Experts discussed ways to improve access to innovative medicines for Russian patients
Progress in the treatment of diseases today is largely determined by the availability of innovative therapies. Without them, it is impossible to achieve the key targets of national programs aimed at increasing life expectancy and combating critical diseases.
Mikhail Tsyferov, President of Petrovax Pharm, took part in the session “Access to Innovations in the Pharmaceutical Industry” at the 5th Right to Health Congress, together with representatives of regulatory authorities, the pharmaceutical industry, and patient organizations. The participants discussed barriers and possible ways to improve the accessibility of innovative medicines in Russia.
According to Alexey Fedorov, an expert of the All-Russian Union of Patients, the pathway from registration to patient access for an innovative drug in Russia currently takes five to seven years:
One of the key issues hindering access to innovative therapies is the absence of a clear regulatory definition of an innovative medicinal product.
Elena Maksimkina, Director of the Federal Center for Planning and Organization of Drug Provision of Citizens of the Ministry of Health of the Russian Federation, believes that to facilitate the inclusion of innovative drugs into the List of Vital and Essential Medicines (Essential Drug List, EDL), it is necessary to create a ‘longlist’. Medicines entering it would then undergo an innovation assessment. She noted that for candidates aiming at inclusion it would be desirable to meet the requirements of technological sovereignty, meaning they should be manufactured in Russia and contribute to the development of the domestic pharmaceutical industry.
In addition, Ms. Maksimkina proposed that when considering drugs for inclusion in the List of Vital and Essential Medicines (Essential Drug List, EDL), the actual status of patients in Russia should be taken into account—an approach proposed by Petrovax Pharm at the August meeting of the EDL Commission.
Mikhail Tsyferov, President of Petrovax Pharm, emphasized that although Russian innovative medicines have been authorized in recent years, their actual access to patients is delayed by 1.5–2 years due to lengthy procedures for inclusion in Clinical Guidelines, Diagnosis-Related Groups (DRGs), and the EDL. This, he noted, reduces the efficiency of investments made by the Russian pharmaceutical industry.

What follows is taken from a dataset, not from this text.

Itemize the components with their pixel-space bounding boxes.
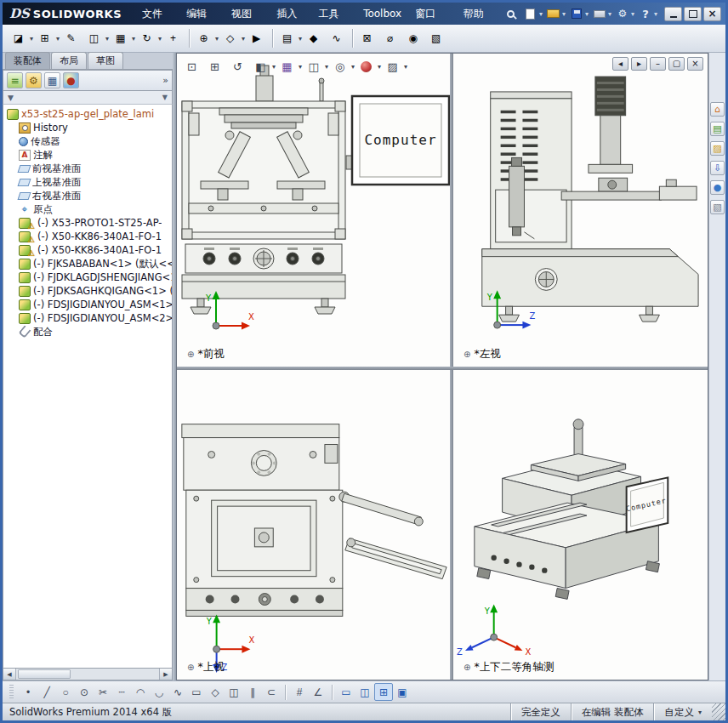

The company president underlined that streamlining and shortening procedures for domestic companies to enter regulatory lists, Clinical Guidelines, and DRGs is essential to improve access to innovations. This would not only help save patients’ lives but also generate significant savings for the national healthcare system.
He added that for the domestic pharmaceutical industry, a long-term planning horizon (5–10 years) is crucial, as they enable significant price reductions. For example, until recently, there were only two molecules available for the treatment of Fabry disease. Petrovax Pharm has localized full-cycle production of a biosimilar of one of these molecules in Russia.
To ensure an objective evaluation of treatment experience in real-world clinical practice, Petrovax Pharm is launching an observational study in collaboration with Sechenov University.
According to him, when including drugs in official lists, it is important to consider clinical efficacy, added therapeutic value, and the impact on the healthcare system. At the same time, the goals of import substitution and support for the domestic pharmaceutical industry must not be overlooked — the industry is already achieving what was unimaginable twenty years ago.
At the conclusion of the discussion, participants have concurred that patients, physicians, and industry share a common goal — to improve public health. Therefore, every possible effort must be made to ensure that innovations become truly accessible.